L’AQUILA – Una ricostruzione a doppia velocità tra capoluogo e frazioni, un grande buco nero rappresentato dagli edifici pubblici e case più sicure grazie ad interventi di miglioramento sismico che hanno interessato l’85% dei fabbricati e che hanno raggiunto un livello di sicurezza del 100 per cento nel restante 15% dei casi, in cui si è abbattuto e ricostruito. È l’istantanea del post-terremoto dell’Aquila a nove anni dal 6 aprile.
Più di ottomila i cantieri chiusi dal 2009 ad oggi, 589 quelli attualmente aperti, mentre non è stimabile quanti apriranno nei prossimi mesi, visto che ciascun progetto passa al vaglio di una moltitudine di enti.
I numeri generali in possesso dell’Ufficio speciale (Usra) guidato dall’ingegnere Raniero Fabrizi, indicano che per il centro storico del capoluogo sono stati chiesti contributi per 3,4 miliardi di euro, di cui il 74% è stato ammesso a finanziamento, mentre poco più della metà, 1,94 miliardi, riguardano i centri storici delle 56 frazioni che compongono quello che coi suoi 474 chilometri quadrati è tra i più estesi comuni d’Italia.

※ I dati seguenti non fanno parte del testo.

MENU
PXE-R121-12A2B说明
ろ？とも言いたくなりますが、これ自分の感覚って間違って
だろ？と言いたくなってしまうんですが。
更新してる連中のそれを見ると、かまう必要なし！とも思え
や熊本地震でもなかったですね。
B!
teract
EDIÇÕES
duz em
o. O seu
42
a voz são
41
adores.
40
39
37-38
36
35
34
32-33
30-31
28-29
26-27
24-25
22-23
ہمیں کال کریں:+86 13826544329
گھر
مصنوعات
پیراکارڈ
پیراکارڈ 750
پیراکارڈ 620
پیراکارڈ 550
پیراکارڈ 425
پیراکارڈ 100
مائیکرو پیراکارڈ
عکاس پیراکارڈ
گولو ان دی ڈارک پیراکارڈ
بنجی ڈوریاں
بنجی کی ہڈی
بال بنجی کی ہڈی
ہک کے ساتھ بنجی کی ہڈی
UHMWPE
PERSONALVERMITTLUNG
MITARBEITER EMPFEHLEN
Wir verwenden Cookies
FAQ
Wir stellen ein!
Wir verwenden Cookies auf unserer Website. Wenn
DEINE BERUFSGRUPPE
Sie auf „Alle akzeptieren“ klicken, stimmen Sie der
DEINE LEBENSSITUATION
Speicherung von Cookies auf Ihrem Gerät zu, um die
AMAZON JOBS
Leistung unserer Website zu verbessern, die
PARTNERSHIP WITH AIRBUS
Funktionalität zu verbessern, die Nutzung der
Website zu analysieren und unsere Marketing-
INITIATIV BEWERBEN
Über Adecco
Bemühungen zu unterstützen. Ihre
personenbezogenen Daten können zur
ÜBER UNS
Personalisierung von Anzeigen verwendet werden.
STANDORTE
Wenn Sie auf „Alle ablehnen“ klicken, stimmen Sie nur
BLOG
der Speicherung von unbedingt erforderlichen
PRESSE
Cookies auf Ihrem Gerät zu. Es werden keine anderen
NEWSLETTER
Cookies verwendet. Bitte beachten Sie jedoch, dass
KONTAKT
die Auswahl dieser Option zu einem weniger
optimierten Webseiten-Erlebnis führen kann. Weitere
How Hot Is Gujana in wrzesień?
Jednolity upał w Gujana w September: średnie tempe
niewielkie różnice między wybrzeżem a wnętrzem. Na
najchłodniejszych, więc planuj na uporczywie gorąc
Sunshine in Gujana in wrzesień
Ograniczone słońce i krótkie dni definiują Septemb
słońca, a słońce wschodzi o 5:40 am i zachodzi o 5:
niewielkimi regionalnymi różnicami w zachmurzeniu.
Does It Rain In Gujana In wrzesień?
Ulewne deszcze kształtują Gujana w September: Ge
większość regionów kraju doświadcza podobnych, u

Dal 2013 ad oggi, è stato il 2017 l’anno in cui si è proceduto più speditamente, con 125 pratiche istruite (scheda parametrica parte seconda, quella che concede il finanziamento stabilito attraverso la quantificazione del danno contenuta nella parte prima) per circa 237 milioni di euro. Semplificazioni normative e ottimizzazioni logistiche, fanno comunque sapere dall’Usra, hanno consentito una costante accelerazione dei tempi di istruttoria che fanno presagire un’ulteriore sprint nel corso del 2018.
L’avvio dell’anno lascia infatti ben sperare, considerando che sono 27, nel primo trimestre, le pratiche rilasciate per 87,1 milioni di euro ammessi.
Nel complesso, dal 2013, quando è in vigore la nuova procedura che ha sostituito la filiera Fintecna-Reluis-Cineas che controllava la conformità amministrativa, strutturale e finanziaria delle pratiche nei primissimi anni, sono state 1.630 le pratiche presentate riguardanti altrettanti edifici, di cui 836 istruite (scheda parametrica parte prima), pari al 51,25 per cento del totale, per un importo ammesso a finanziamento di 1,6 miliardi di euro. Solo 482 delle 836, tuttavia, sono state presentate come scheda parametrica parte seconda. Una discrepanza, spiegano dagli uffici della ricostruzione, dovuta a molti fattori tra i quali anche ritardi imputabili spesso a mancanza di accordo tra comproprietari e progettisti.
Dal 2009 ad oggi, sono 2 i miliardi di euro finanziati per interventi di ricostruzione pubblica, di cui 1,3 erogati, per un totale di 600 cantieri: 284 si sono conclusi, 96 sono in progettazione, 85 in attuazione e 122 in fase di collaudo.
Lo stato delle pratiche della ricostruzione privata, indica che dal 2009 sono 29.601 in tutto quelle presentate per 8,3 miliardi di euro richiesti, di cui 24.753 istruite per 5,23 miliardi di euro concessi: la percentuale di avanzamento totale rispetto agli importi richiesti è del 69,05%.
Il centro storico dell’Aquila la fa da padrone: per i progetti relativi a interventi dentro le mura urbiche è stato liquidato il 64 per cento degli importi richiesti, per quelli che interessano le frazioni appena il 14 per cento.
In istruttoria negli uffici dell’Usra ci sono, ad oggi, 132 pratiche per poco più di 303 milioni di euro.
“Sostanzialmente la percentuale di esecuzione dei cantieri è intorno al 60-65 per cento, quindi l’obiettivo che da tempo perseguiamo è quello del 2023 per il completamento della ricostruzione privata, quindi a 14-15 anni dal terremoto”, dice Fabrizi.
“Quello che si sta facendo all’Aquila ha un livello di sicurezza molto alto – aggiunge il titolare dell’Usra – sappiamo tutti che quello che viene richiesto per gli edifici non vincolati è il raggiungimento del livello minimo del 60 per cento di sicurezza sismica, a parte l’adeguamento sismico per la ricostruzione. Di fatto, dai dati in nostro possesso anche per gli edifici vincolati, che non hanno questo limite, la media è superiore al 60 per cento per il miglioramento sismico”.
“I controlli? In primis si effettuano sulla progettazione, poi da quando c’è il meccanismo dell’autorizzazione da parte del Genio Civile questi controlli vengono fatti anche dal Genio Civile. Poi ci sono i controlli di cantiere, controlli diretti su quello che si sta realizzando”, chiosa Fabrizi.